Но в это же мгновение он спохватился и проклял себя за легкомыслие. Он покраснел и, запинаясь, что-то забормотал; первой его мыслью было подняться и увести подпоручика, потом он сообразил, что это могло бы слишком броситься в глаза. Виновато моргая, он смотрел на сводного брата. Подпоручик внимательным взглядом окинул Эгето, потом представился.

«Праздничный костюм», — мелькнула догадка у Эгето.

— Я был однокашником Эгона, — сказал подпоручик. — Я слышал, что он в Сегеде.

Эгето почти наслаждался создавшейся ситуацией; Маршалко был в страшном смятении, он поглядывал то на подпоручика, то на Эгето.

— Теперь он скоро вернется домой, — продолжал подпоручик. — Сейчас вновь настало время для истинных мадьяр!

— Виноват, — произнес Маршалко. Лоб его покрылся испариной.

Подпоручик продолжал разглагольствовать, уснащая речь сияющей улыбкой и широкими жестами. Он интересовался здоровьем учителя, директором Лагоцким, стариком Дери, делами гимназии города В.; он сообщил, что уже несет службу. Хитро подмигнув, добавил, что, к сожалению, не может сказать, где именно.

— Сейчас-то мы наведем порядок! — пообещал он.

А помнит ли господин учитель, как он и Трупп отвечали по памяти из «Quattuor aetates» и с кафедры упала бутылка с водой? Он принялся рассказывать какую-то нудную школьную историю и при этом громко хохотал. Маршалко нервно барабанил пальцами по столу.

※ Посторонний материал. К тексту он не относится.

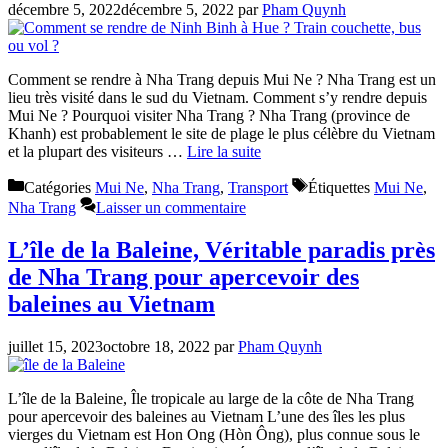
décembre 5, 2022
décembre 5, 2022
par
Pham Quynh
Comment se rendre à Nha Trang depuis Mui Ne ? Nha Trang est un
lieu très visité dans le sud du Vietnam. Comment s’y rendre depuis
Mui Ne ? Pourquoi visiter Nha Trang ? Nha Trang (province de
Khanh) est probablement le site de plage le plus célèbre du Vietnam
et la plupart des visiteurs …
Lire la suite
Catégories
Mui Ne
,
Nha Trang
,
Transport
Étiquettes
Mui Ne
,
Nha Trang
Laisser un commentaire
L’île de la Baleine, Véritable paradis près
de Nha Trang pour apercevoir des
baleines au Vietnam
juillet 15, 2023
octobre 18, 2022
par
Pham Quynh
L’île de la Baleine, Île tropicale au large de la côte de Nha Trang
pour apercevoir des baleines au Vietnam L’une des îles les plus
vierges du Vietnam est Hon Ong (Hòn Ông), plus connue sous le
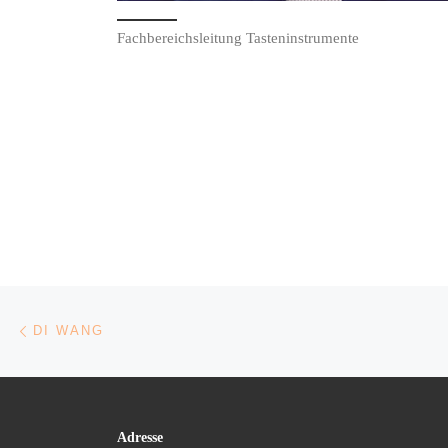
Fachbereichsleitung Tasteninstrumente
Post navigation
Previous post
DI WANG
Adresse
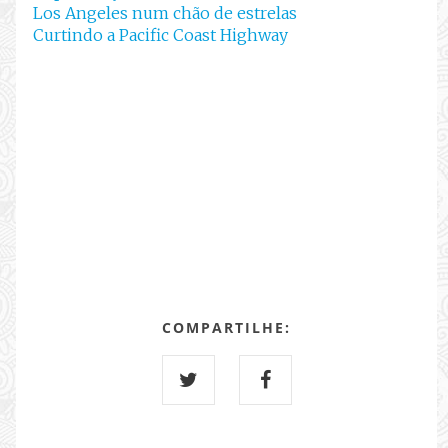
Los Angeles num chão de estrelas
Curtindo a Pacific Coast Highway
COMPARTILHE:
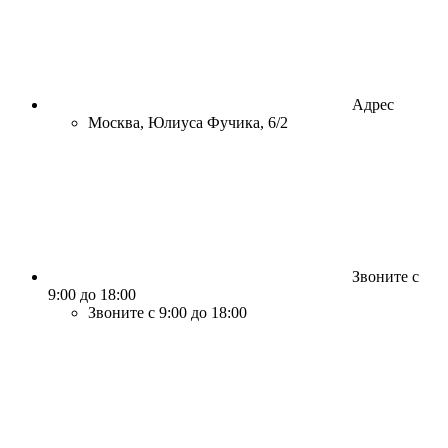
Адрес
Москва, Юлиуса Фучика, 6/2
Звоните с
9:00 до 18:00
Звоните с 9:00 до 18:00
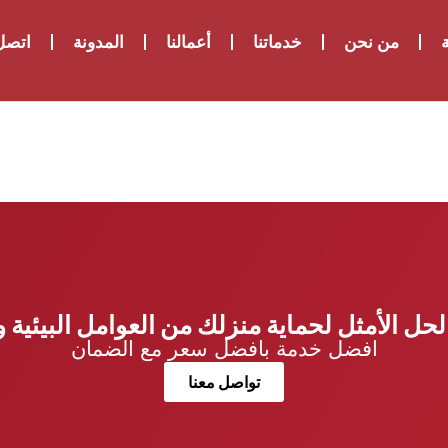
ة
من نحن
خدماتنا
أعمالنا
المدونة
اتصل 
حل الأمثل لحماية منزلك من العوامل البيئية 
افضل خدمة بافضل سعر مع الضمان
تواصل معنا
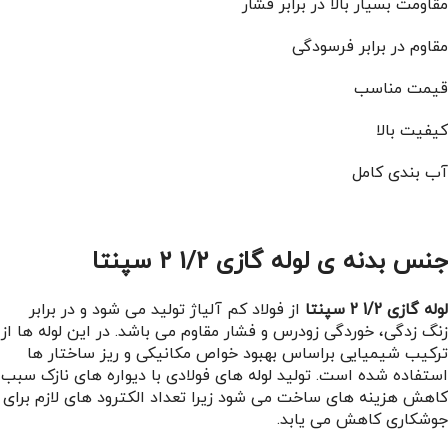
مقاومت بسیار بالا در برابر فشار
مقاوم در برابر فرسودگی
قیمت مناسب
کیفیت بالا
آب بندی کامل
جنس بدنه ی لوله گازی 1/2 2 سپنتا
لوله گازی 1/2 2 سپنتا
از فولاد کم آلیاژ تولید می شود و در برابر
زنگ زدگی، خوردگی زودرس و فشار مقاوم می باشد. در این لوله ها از
ترکیب شیمیایی براساس بهبود خواص مکانیکی و ریز ساختار ها
استفاده شده است. تولید لوله های فولادی با دیواره های نازک سبب
کاهش هزینه های ساخت می شود زیرا تعداد الکترود های لازم برای
جوشکاری کاهش می یابد.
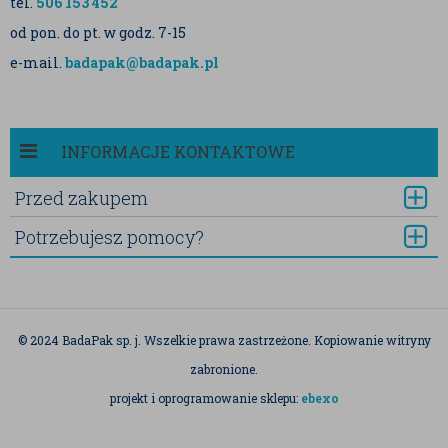
tel.
506 153 452
od pon. do pt. w godz. 7-15
e-mail.
badapak@badapak.pl
INFORMACJE KONTAKTOWE
Przed zakupem
Potrzebujesz pomocy?
© 2024 BadaPak sp. j. Wszelkie prawa zastrzeżone. Kopiowanie witryny
zabronione.
projekt i oprogramowanie sklepu:
ebexo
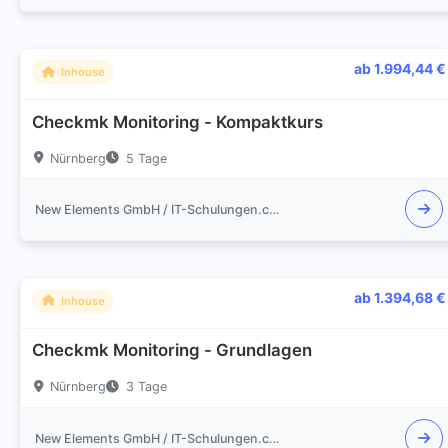
ab 1.994,44 €
Inhouse
Checkmk Monitoring - Kompaktkurs
Nürnberg
5 Tage
New Elements GmbH / IT-Schulungen.com
ab 1.394,68 €
Inhouse
Checkmk Monitoring - Grundlagen
Nürnberg
3 Tage
New Elements GmbH / IT-Schulungen.com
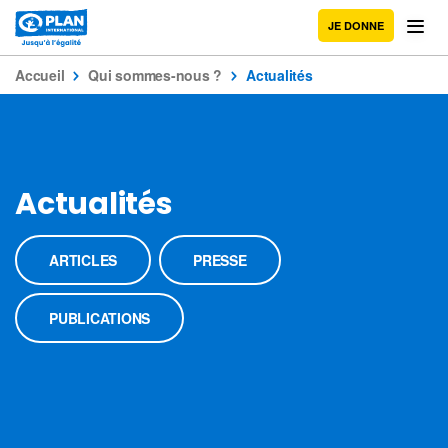
JE DONNE
Accueil
Qui sommes-nous ?
Actualités
Actualités
ARTICLES
PRESSE
PUBLICATIONS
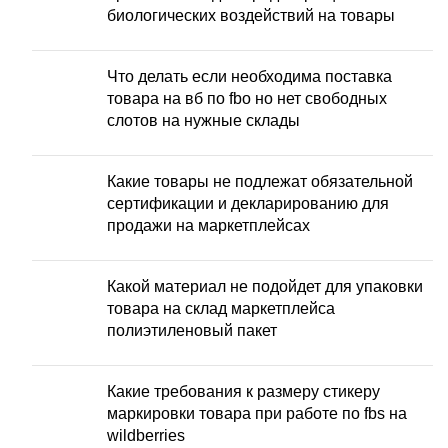
биологических воздействий на товары
Что делать если необходима поставка
товара на вб по fbo но нет свободных
слотов на нужные склады
Какие товары не подлежат обязательной
сертификации и декларированию для
продажи на маркетплейсах
Какой материал не подойдет для упаковки
товара на склад маркетплейса
полиэтиленовый пакет
Какие требования к размеру стикеру
маркировки товара при работе по fbs на
wildberries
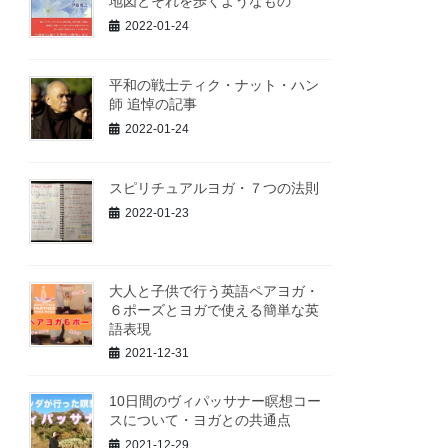
地図とそれを歩くようなもの
2022-01-24
平和の戦士ティク・ナット・ハン
師 追悼の記事
2022-01-24
スピリチュアルヨガ・７つの法則
2022-01-23
大人と子供で行う英語ペアヨガ・
６ポーズとヨガで使える簡単な英
語表現
2021-12-31
10日間のヴィパッサナー瞑想コー
スについて・ヨガとの共通点
2021-12-29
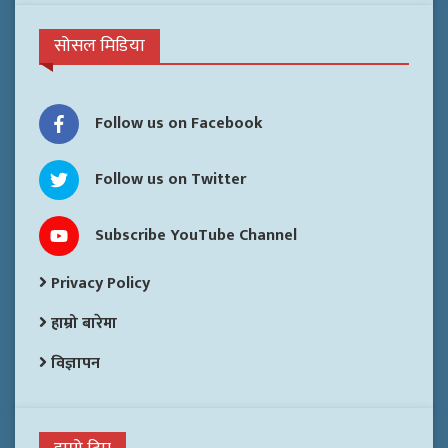
सोसल मिडिया
Follow us on Facebook
Follow us on Twitter
Subscribe YouTube Channel
Privacy Policy
हाम्रो बारेमा
विज्ञापन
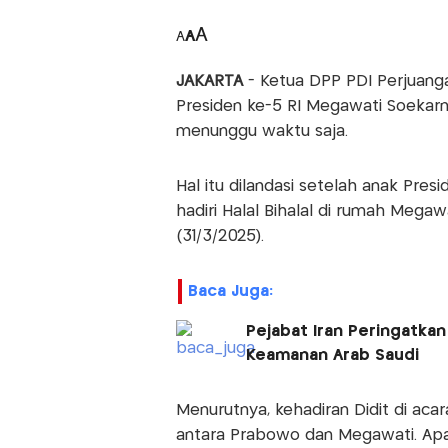
A
A
A
JAKARTA
- Ketua DPP PDI Perjuang
Presiden ke-5 RI Megawati Soekar
menunggu waktu saja.
Hal itu dilandasi setelah anak Pres
hadiri Halal Bihalal di rumah Megaw
(31/3/2025).
Baca Juga:
Pejabat Iran Peringatkan
Keamanan Arab Saudi
Menurutnya, kehadiran Didit di aca
antara Prabowo dan Megawati. Ap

В это время у входа в кафе возник какой-то шум. В зал вошли поручик, полицейский в синей форме и двое штатских. Эгето посмотрел на часы.

«Четверть десятого, с корзиной уже ничего не может случиться».

— Всем оставаться на своих местах! — приказал поручик.

Маршалко был белый как полотно и не смел взглянуть на Эгето. Полицейский остался у дверей, поручик и двое штатских прошли вперед.

— Проверка документов, — объявил поручик.

Сперва они направились к пожилой даме с вязаньем, на ходу поздоровавшись с сидевшей у окна компанией офицеров. Пожилая дама с большим трудом поняла, чего от нее хотят, и начала громко возмущаться. Один из штатских строго прикрикнул на нее, женщина несколько оторопела и достала какой-то документ. Поручик, должно быть, нашел его в полном порядке, ибо они пошли дальше, а старая дама что-то недовольно проворчала им вслед, употребив нелестное определение «грубияны». Проверка документов молодой четы сошла довольно гладко — парочка беспечно посмеивалась. Наконец поручик и штатский подошли к их столику.

— Привет, господин поручик, — сказал подпоручик Робичек и, не вставая, отвесил поклон.

— Привет, — отозвался поручик, устремив вопросительный взгляд на Маршалко и Эгето.

— Все в порядке, — сказал подпоручик. — С этими господами я знаком лично.

Поручик размышлял одно мгновение.

— Раз так — будьте здоровы, — сказал он не очень приветливо и отправился дальше.